Start of Extracted records

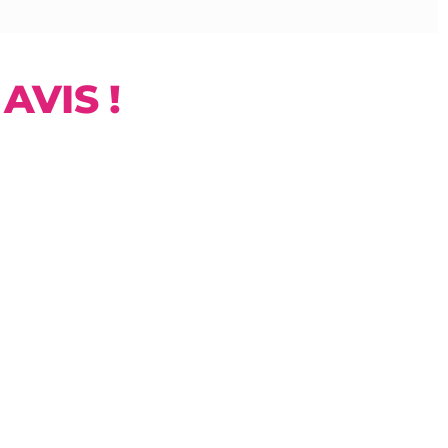
AVIS !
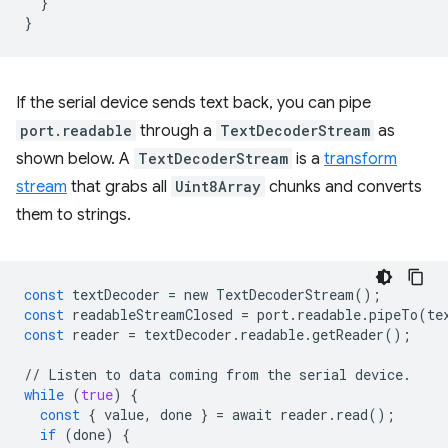
}
}
If the serial device sends text back, you can pipe
port.readable
through a
TextDecoderStream
as
shown below. A
TextDecoderStream
is a
transform
stream
that grabs all
Uint8Array
chunks and converts
them to strings.
const
textDecoder
=
new
TextDecoderStream
();
const
readableStreamClosed
=
port
.
readable
.
pipeTo
(
te
const
reader
=
textDecoder
.
readable
.
getReader
();
//
Listen
to
data
coming
from
the
serial
device
.
while
(
true
)
{
const
{
value
,
done
}
=
await
reader
.
read
();
if
(
done
)
{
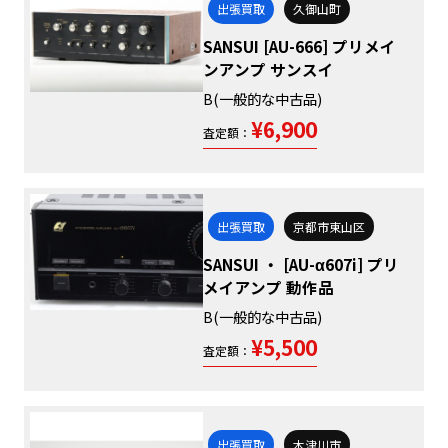
出張買取
久御山町
SANSUI [AU-666] プリメイ
ンアンプ サンスイ
B(一般的な中古品)
¥6,900
査定額：
出張買取
京都市東山区
SANSUI ・ [AU-α607i] プリ
メイアンプ 動作品
B(一般的な中古品)
¥5,500
査定額：
出張買取
木津川市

End of Extracted records

**What you should do**. Give again exactly the lines from the one holding "port.readable" to the final line of the records, both ends included, and nothing more. Pictures do not belong in the copy.

**Solution to this exercise**.
port.readable
through a
TextDecoderStream
as
shown below. A
TextDecoderStream
is a
transform
stream
that grabs all
Uint8Array
chunks and converts
them to strings.
const
textDecoder
=
new
TextDecoderStream
();
const
readableStreamClosed
=
port
.
readable
.
pipeTo
(
te
const
reader
=
textDecoder
.
readable
.
getReader
();
//
Listen
to
data
coming
from
the
serial
device
.
while
(
true
)
{
const
{
value
,
done
}
=
await
reader
.
read
();
if
(
done
)
{
出張買取
久御山町
SANSUI [AU-666] プリメイ
ンアンプ サンスイ
B(一般的な中古品)
¥6,900
査定額：
出張買取
京都市東山区
SANSUI ・ [AU-α607i] プリ
メイアンプ 動作品
B(一般的な中古品)
¥5,500
査定額：
出張買取
木津川市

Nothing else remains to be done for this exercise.